Please read my posts again carefully, then if necessary come back and ask for clarification.
Note that I am not an expert in influx, this is just my take on it.

Hi @Colin thank you for your response. I found more replies from yourself and just assumed that you were an expert on this.

I have read many posts including this one but still have difficulty understanding when to create multiple measurements for example.

Also some where a point was raised against putting the device_id as a tag because the time series is more about continuous data analysis and should not be interrupted by a change in device_id when the most important thing is the temperature at that location rather than which device originated it.

Where are the lines drawn between which items should have their own measurement and which items should share the same measurement ?

Clearly one would not be measuring barometric pressure in every room but care should be taken not to have a table full of null values.

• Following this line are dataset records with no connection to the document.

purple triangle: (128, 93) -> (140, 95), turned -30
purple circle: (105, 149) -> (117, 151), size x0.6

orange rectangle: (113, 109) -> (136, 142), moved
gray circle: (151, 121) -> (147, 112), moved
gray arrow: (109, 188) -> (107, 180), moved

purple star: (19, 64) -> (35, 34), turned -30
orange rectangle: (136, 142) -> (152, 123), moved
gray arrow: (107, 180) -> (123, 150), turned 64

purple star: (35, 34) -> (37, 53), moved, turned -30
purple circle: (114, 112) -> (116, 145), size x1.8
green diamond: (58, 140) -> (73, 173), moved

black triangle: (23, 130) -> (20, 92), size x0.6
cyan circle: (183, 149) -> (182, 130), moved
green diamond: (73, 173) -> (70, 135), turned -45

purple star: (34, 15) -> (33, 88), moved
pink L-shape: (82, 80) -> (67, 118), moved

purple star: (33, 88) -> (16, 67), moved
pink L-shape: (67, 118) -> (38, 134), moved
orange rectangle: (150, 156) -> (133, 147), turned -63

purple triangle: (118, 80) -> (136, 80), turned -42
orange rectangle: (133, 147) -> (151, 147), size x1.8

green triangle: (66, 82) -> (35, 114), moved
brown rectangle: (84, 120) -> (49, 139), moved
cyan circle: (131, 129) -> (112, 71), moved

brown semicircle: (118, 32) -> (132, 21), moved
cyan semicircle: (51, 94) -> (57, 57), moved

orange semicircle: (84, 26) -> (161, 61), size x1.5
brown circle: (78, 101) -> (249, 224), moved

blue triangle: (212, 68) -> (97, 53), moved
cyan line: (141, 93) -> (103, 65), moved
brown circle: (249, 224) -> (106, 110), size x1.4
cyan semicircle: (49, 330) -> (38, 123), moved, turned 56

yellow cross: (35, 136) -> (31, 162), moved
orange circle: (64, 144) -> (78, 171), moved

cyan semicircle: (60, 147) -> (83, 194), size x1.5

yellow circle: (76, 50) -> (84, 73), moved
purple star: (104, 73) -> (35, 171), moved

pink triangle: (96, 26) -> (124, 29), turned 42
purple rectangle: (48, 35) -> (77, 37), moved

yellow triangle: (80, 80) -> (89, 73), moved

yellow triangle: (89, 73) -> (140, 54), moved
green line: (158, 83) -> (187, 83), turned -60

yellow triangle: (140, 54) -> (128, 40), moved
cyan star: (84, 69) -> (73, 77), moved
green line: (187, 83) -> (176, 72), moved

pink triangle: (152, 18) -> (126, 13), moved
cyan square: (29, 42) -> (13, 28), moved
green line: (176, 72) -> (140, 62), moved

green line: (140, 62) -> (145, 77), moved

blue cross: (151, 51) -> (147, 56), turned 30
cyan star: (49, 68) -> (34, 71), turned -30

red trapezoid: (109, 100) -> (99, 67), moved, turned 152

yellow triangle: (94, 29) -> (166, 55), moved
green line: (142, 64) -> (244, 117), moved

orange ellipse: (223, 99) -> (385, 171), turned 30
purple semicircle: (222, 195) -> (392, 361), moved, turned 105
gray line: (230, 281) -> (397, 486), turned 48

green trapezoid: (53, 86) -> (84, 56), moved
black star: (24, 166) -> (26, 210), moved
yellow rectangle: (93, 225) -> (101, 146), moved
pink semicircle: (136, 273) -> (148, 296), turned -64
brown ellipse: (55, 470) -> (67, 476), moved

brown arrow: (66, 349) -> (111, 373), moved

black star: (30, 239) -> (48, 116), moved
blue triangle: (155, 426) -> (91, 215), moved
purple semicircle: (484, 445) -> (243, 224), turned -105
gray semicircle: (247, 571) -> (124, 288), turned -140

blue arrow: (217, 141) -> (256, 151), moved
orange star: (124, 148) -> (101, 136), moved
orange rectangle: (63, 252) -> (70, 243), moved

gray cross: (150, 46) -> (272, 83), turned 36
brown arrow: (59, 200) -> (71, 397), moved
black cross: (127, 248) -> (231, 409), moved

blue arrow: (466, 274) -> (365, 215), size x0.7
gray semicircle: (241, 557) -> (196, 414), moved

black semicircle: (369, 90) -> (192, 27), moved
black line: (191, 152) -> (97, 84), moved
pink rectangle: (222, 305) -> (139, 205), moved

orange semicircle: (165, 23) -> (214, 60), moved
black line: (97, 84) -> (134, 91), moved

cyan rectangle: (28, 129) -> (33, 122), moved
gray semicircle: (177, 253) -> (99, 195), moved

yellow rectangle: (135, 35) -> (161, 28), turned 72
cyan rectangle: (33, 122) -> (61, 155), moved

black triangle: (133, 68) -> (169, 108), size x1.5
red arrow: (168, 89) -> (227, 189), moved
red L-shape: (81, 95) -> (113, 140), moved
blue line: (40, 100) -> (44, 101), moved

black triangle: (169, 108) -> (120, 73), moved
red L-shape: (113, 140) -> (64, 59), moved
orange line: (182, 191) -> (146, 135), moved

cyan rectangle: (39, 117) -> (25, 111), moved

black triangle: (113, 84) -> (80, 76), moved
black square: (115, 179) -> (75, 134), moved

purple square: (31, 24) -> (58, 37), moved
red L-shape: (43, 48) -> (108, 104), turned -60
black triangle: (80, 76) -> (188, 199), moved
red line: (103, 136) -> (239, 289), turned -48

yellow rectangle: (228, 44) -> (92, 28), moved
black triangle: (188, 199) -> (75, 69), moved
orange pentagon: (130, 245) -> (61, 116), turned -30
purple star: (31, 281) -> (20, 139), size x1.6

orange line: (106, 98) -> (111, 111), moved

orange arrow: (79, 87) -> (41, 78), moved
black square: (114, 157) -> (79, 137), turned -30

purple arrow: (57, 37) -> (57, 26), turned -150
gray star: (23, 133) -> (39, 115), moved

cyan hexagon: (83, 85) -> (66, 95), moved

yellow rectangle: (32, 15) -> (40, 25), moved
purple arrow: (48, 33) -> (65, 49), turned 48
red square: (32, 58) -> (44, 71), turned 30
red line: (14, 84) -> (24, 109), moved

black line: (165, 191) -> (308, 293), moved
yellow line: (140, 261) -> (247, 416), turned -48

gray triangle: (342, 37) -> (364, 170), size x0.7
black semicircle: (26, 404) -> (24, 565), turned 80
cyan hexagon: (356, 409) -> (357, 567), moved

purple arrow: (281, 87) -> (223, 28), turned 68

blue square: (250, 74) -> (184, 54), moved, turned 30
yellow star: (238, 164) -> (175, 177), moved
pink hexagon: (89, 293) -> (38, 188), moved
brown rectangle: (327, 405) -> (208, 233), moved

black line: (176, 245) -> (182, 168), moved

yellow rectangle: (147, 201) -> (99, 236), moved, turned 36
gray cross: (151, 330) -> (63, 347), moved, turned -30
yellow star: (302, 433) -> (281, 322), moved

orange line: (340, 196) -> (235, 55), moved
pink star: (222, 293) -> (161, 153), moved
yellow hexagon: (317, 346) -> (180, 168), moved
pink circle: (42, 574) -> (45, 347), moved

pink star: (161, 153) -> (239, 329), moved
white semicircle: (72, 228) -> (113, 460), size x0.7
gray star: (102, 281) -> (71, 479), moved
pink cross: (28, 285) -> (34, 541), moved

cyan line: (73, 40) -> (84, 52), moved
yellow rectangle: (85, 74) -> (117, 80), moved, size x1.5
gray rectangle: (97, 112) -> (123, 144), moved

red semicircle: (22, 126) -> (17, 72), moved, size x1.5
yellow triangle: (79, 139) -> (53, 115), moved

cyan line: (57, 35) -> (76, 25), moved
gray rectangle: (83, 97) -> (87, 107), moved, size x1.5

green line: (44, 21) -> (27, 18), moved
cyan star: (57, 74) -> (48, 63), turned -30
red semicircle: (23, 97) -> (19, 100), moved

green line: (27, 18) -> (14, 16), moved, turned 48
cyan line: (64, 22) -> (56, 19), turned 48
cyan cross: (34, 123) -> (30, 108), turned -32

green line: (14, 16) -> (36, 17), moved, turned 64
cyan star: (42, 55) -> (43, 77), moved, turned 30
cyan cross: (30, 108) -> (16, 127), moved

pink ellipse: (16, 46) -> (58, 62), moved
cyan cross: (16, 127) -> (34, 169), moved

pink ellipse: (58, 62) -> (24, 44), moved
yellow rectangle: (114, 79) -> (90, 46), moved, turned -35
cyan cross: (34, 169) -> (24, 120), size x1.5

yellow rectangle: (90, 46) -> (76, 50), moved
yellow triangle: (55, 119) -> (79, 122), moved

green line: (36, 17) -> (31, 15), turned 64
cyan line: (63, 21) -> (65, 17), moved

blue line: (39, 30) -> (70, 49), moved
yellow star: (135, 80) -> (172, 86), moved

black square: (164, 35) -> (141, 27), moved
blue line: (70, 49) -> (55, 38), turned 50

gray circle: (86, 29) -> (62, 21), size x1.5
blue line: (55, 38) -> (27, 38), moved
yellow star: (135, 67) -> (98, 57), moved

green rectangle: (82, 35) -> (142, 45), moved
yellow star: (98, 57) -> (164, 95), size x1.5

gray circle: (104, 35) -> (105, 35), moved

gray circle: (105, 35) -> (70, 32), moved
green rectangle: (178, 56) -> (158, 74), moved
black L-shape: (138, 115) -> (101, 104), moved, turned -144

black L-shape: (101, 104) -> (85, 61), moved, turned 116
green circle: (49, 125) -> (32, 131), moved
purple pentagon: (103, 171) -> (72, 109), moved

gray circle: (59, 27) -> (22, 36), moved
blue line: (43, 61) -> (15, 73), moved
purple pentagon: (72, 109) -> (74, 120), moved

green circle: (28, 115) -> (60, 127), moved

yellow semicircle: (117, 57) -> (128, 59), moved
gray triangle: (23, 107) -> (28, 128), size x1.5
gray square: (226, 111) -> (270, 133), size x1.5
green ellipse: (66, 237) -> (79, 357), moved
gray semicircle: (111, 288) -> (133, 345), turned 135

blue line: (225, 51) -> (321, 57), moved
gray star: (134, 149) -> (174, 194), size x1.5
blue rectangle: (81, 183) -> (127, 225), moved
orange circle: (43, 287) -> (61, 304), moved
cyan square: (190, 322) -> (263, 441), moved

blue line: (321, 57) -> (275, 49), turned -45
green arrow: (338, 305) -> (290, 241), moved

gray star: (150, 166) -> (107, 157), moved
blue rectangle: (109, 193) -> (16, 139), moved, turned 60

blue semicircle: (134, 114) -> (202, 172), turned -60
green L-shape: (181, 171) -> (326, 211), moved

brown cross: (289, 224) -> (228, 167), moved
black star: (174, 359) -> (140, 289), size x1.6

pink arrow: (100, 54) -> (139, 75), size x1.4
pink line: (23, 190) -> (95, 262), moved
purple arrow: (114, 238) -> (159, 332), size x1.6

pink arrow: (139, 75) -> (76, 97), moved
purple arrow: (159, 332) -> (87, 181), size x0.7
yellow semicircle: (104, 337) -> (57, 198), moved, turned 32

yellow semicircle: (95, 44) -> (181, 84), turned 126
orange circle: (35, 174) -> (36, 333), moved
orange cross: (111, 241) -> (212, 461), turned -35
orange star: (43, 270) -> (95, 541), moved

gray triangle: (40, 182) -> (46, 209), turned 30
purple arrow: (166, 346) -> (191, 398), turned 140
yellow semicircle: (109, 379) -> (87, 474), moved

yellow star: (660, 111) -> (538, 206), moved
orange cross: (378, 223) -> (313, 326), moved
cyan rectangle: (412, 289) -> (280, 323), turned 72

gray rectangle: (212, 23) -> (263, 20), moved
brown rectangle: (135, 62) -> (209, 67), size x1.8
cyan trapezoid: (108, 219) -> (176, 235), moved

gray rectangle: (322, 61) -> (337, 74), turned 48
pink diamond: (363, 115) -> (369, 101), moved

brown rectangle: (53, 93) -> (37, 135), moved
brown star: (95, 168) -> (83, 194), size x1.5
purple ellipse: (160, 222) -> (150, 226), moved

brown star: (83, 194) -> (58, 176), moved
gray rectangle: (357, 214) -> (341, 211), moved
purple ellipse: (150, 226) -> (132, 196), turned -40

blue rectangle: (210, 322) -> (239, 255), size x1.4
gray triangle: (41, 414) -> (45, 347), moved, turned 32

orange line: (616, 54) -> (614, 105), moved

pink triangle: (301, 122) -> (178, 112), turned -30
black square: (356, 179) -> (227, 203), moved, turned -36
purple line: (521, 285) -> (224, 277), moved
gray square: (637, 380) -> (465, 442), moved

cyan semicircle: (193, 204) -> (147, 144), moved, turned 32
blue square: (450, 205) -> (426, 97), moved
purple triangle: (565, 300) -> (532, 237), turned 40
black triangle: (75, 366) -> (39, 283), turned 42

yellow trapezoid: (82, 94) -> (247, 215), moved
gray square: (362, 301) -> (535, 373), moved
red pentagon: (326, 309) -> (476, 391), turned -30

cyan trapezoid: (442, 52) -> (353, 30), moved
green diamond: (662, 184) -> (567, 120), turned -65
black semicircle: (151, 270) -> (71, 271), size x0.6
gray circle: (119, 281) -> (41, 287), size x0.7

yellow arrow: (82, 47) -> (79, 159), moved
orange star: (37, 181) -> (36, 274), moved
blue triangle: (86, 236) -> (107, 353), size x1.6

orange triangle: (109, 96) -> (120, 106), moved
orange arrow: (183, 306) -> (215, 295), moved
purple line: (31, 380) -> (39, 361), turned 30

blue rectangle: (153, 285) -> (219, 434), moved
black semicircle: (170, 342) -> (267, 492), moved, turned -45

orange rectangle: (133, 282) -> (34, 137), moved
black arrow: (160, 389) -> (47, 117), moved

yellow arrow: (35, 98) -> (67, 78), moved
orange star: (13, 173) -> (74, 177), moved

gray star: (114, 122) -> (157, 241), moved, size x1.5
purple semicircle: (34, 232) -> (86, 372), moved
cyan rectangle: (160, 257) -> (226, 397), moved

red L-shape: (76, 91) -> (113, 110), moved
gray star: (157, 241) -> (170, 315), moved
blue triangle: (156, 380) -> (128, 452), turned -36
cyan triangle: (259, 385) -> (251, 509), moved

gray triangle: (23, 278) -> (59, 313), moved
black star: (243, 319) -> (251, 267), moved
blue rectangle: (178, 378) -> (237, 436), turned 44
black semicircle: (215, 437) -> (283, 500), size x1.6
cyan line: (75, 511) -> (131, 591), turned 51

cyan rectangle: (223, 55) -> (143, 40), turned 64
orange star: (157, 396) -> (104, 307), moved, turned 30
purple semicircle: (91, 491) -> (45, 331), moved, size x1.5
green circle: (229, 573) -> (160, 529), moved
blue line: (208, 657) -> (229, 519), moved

Can you offer any further help or insight other that go back and read it all again ?

Best regards, oz

If you mean the id of the device measuring the temperature, then it depends what you want to measure. If you want to measure the temperature of a device wherever you put it (a portable device maybe) then use a tag defining the device. If you want to measure the temperature of a room then use the room name as the tag, then if the device breaks and you replace it you will still be measuring the bedroom (or wherever) temperature

As said in earlier posts I generally decide this based on whether the data are available at the same instant. So if you have a sensor measuring room humidity and another measuring room temperature then put them in separate Measurements, but if you have one sensor measuring measuring both then put them in one measurement. However, if you only wanted to store humidity every 10 mins but temperature every 1 minute then they would obviously go in separate measurements.

Exactly. That should be in a separate measurement.

I recommend starting by working out all the fields and tags, then define the Measurements.

Hi @Colin, thank you very much for your response.

Can I clarify that when you use the term 'measurement' you are referring to a separate influxdb table (as referenced by the FROM field in a grafana query ?

And if so does this mean that a typical home IoT system would likely have lots of measurements like 'humidity', 'power', 'barometric pressure', 'host_info', 'lighting', 'heating' etc. as a direct preference to having ANY null values ?

Finally (I hope), which is the preferred choice:

  1. Create a separate 'measurement' for humidity and temperature (because the sampling periods are different) or

  2. Align the sampling periods and use the same measurement or

  3. Cache all data in global/flow and write to influx in one go (assuming more rapidly sampled data is just for the ui and that these intermediate values can be lost).

Is all of this a kind of db schema normalisation as found in conventional 3rd normal form relational databases ?

I mean Influx Measurements. Influx doesn't have tables, but Measurements are similar to tables in, for example, mysql.

For 1, 2 or 3 it is up to you. Option 2 is just a subset of Option 3. Caching will make db access a little more efficient, at the expense of complexity (and hence bug likelihood) in node-red. Personally I would generally go for the simplest, which is option 1.

Remember that you cannot cache across tags, so if you have a tag for room, then you would have to cache the data separately for each room. Caching can get complex and I don't like complexity where it is not required.

If you are running on any sensibly powered machine then home automation is a trivial task for influx. It is designed for handling vast amounts of data at great speed. There is something in the docs somewhere that talks about the power of machine you need for various tasks, and a home automation system is way off the bottom of the lowest task that they talk about. The result is that it doesn't really matter how you organise the data, it won't make any difference to performance.
Don't try and run it with an SD card as the storage though.